Hematopoietic Neoplasia
blood cancer
clonal proliferation of heatopoeitic progenitor cells: one stem cell has gone rogue and divides and proliferates uncontrollably
results from accumulation of mutations of that cell’s DNA
sometimes specific agents are involved:
retroviruses: FeLV, BLV, ALV
herpesviruses e.g. marek’s disease, burkitt’s lymphoma
Tumour groups include: leukemia, plasma cell tumours, mast cell tumours, lymphoma, histiocytic disease
Lymphoma vs. lymphoid leukemia
Lymphoma: very common type of neoplasia coming from lymphoid tissue (LN)- spill out into blood eventually
Leukemia: kicks off in the bone marrow. neoplastic cells can spill into the blood
Can be difficult to differeniate between these two.
Leukemia
primary site in the bone marrow. moves from marrow into the blood and from there can secondarily infiltrate into tissue
Maturation and functional defects: some are very immature and don’t function properly.
can be diagnosed on routine hematology but sometimes need a bone marrow exam.
normal blood sample: normal little buffy coat (WBCs and platelets) sitting above RBCs
leukemic blood sample: massively expanded buffy coat.
Classification of leukemia
Degree of maturation of cells involved: acute- reactive, big, blast cells; chronic-cells more mature
mirrors clinical picture and progression of disease
Presence or absence of neoplastic cells in the blood: no neoplastic cells being released into blood=subleukemic leukemia (aleukemic)
Lymphoid: B cell or T-cell
Myeloid: erythroid, granulocytic, monocytic, megakaryocytic; can see mixed lineages.
Consequences of leukemia
Myelophthisis: replacement of bone marrow population by neoplastic cells–healthy BM encroached upon and overrun by cancer cells
EMH: extramedullary hematopoeisis–> EMH results in splenomegaly/hepatomegaly (also because cancer cells can infiltrate other organs)
Hemodynamics: if very high WBC, blood is thicker and can impair blood flow through microvasculature– certain areas of body can suffer from hypoxia–>CNS signs, even cardiac impairment.
Acute leukemia
Acute undifferentiated leukemia, acute lymphoblastic leukemia, acute myeloid leukemia
At any age, but often seen in younger animals
aggressive disease: present acutely and often very sick
immature blast cells in the circulation
most are thrombocytopaenic and anaemic, sometimes pancytopenia (reducing of all WBCs–> indicates that myelophthisis is occuring)

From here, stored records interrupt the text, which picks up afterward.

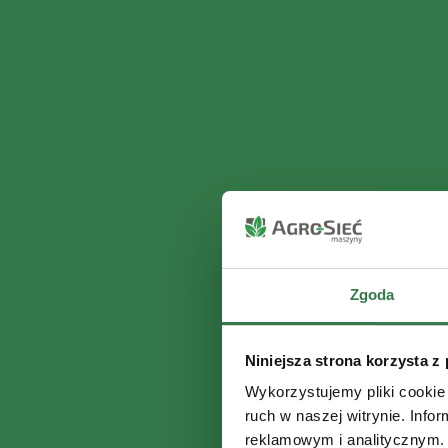
Zgoda
Niniejsza strona korzysta z
Wykorzystujemy pliki cookie 
ruch w naszej witrynie. Inf
reklamowym i analitycznym. 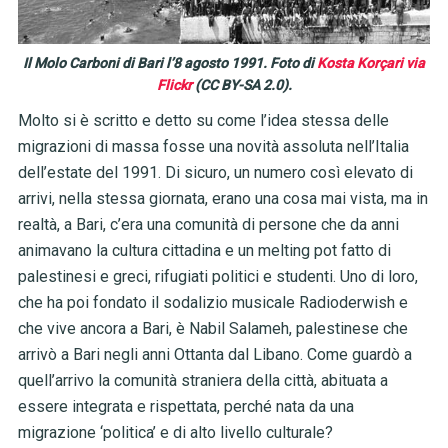
Il Molo Carboni di Bari l’8 agosto 1991. Foto di
Kosta Korçari via
Flickr
(CC BY-SA 2.0).
Molto si è scritto e detto su come l’idea stessa delle
migrazioni di massa fosse una novità assoluta nell’Italia
dell’estate del 1991. Di sicuro, un numero così elevato di
arrivi, nella stessa giornata, erano una cosa mai vista, ma in
realtà, a Bari, c’era una comunità di persone che da anni
animavano la cultura cittadina e un melting pot fatto di
palestinesi e greci, rifugiati politici e studenti. Uno di loro,
che ha poi fondato il sodalizio musicale Radioderwish e
che vive ancora a Bari, è Nabil Salameh, palestinese che
arrivò a Bari negli anni Ottanta dal Libano. Come guardò a
quell’arrivo la comunità straniera della città, abituata a
essere integrata e rispettata, perché nata da una
migrazione ‘politica’ e di alto livello culturale?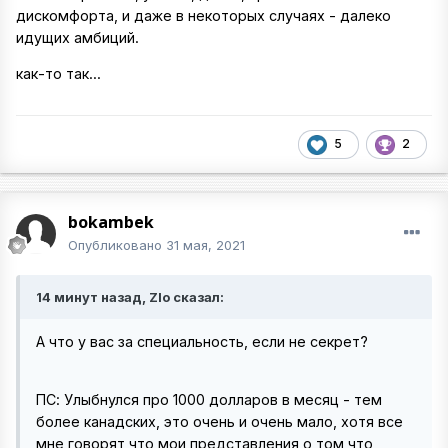
дискомфорта, и даже в некоторых случаях - далеко
идущих амбиций.
как-то так...
5
2
bokambek
Опубликовано
31 мая, 2021
14 минут назад, Zlo сказал:
А что у вас за специальность, если не секрет?
ПС: Улыбнулся про 1000 долларов в месяц - тем
более канадских, это очень и очень мало, хотя все
мне говорят что мои представления о том что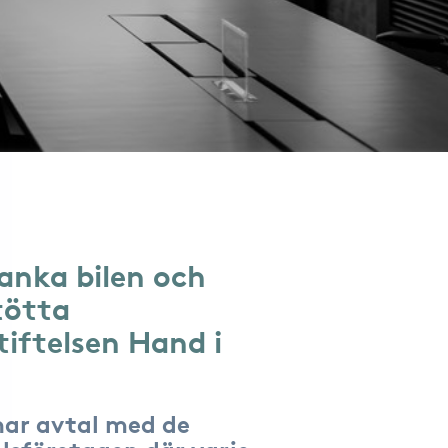
anka bilen och
tötta
tiftelsen Hand i
har avtal med de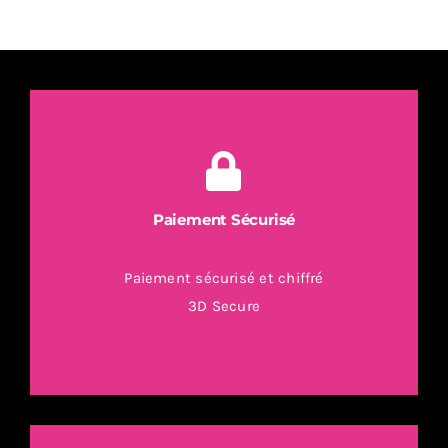
moto
quad
Paiement Sécurisé
Paiement sécurisé et chiffré
3D Secure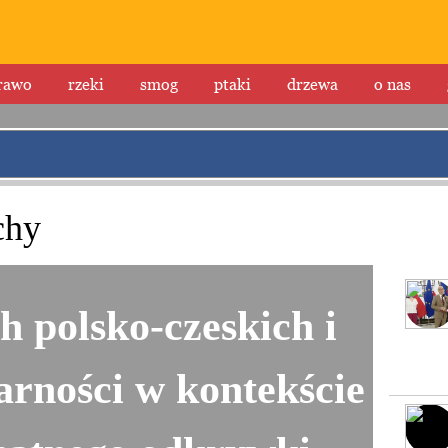
rawo
rzeki
smog
ptaki
drzewa
o nas
chy
h polsko-czeskich i
darności w kontekście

Histopath presentation of acute leukemias
acute lymphoblastic leukemia: immature cells seen: immature lymphocytes (lymphoblasts) with nucleoli, basophilic cytoplasm, larger than mature lymphocytes.

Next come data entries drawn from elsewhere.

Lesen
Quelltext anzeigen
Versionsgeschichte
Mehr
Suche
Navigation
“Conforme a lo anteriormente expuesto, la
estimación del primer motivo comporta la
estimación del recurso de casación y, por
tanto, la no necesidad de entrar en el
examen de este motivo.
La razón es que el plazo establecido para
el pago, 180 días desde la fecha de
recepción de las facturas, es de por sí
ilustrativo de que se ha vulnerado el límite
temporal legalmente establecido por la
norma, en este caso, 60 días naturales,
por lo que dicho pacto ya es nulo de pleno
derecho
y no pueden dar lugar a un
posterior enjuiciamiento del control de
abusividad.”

in acute myeloid leukemia: see blast cells of myeloid lineage
some special stains can highlight myeloid vs. lymphoid lineage.

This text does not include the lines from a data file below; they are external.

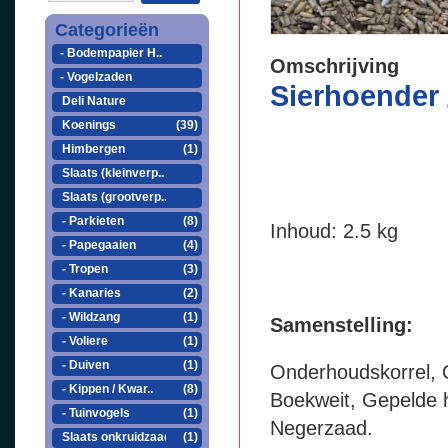
Categorieën
- Bodempapier H..
Omschrijving
- Vogelzaden
Sierhoender 
Deli Nature
Koenings
(39)
Himbergen
(1)
Slaats (kleinverp..
Slaats (grootverp..
- Parkieten
(8)
Inhoud: 2.5 kg
- Papegaaien
(4)
- Tropen
(3)
- Kanaries
(2)
- Wildzang
(1)
Samenstelling:
- Voliere
(1)
- Duiven
(1)
Onderhoudskorrel, O
- Kippen / Kwar..
(8)
Boekweit, Gepelde h
- Tuinvogels
(1)
Negerzaad.
Slaats onkruidzaad
(1)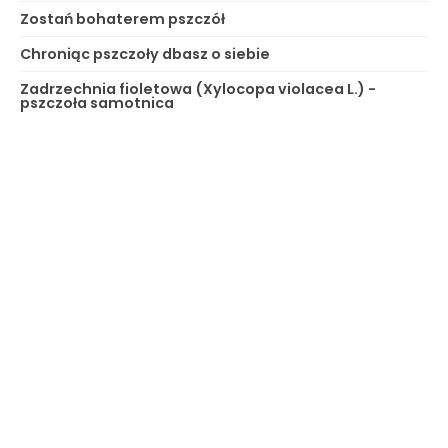
Zostań bohaterem pszczół
Chroniąc pszczoły dbasz o siebie
Zadrzechnia fioletowa (Xylocopa violacea L.) -
pszczoła samotnica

nb: some cats (burmese) have some pink granules in neutrophils.
Clinical signs of acute leukemia
Lethargy, anorexia, weight loss
Pyrexia (neutropenia–>infection), shifting limb lameness
Bleeding from mouth/nost, melaena (bleeding into upper intestinal tract)
Neurological signs (hypoxia d/t blood character)
On PE may find: spleno/hepatomegaly; mild generalized lymphadenopathy (enlarged LNs), petechiae/echymoses (slightly larger than petechiae) due to thrombocytopenia.
Chronic leukemia
chronic lymphocytic, chronic granulocytic, polycythemia vera (i.e. increased red cells being produced (primary absolute polycythemia- not EPO-directed))
older animals
slow onset, progresses slowly
can be asymptomatic
neoplastic cells are well-differentiated i.e. mature cells in circulation
may see mild non-regenerative anemia but generally other cells lines are unaffected
Histopath presentation of CLL
small, mature lymphocytes, some neutrophils, not encroaching on marrow’s ability to make WBCs.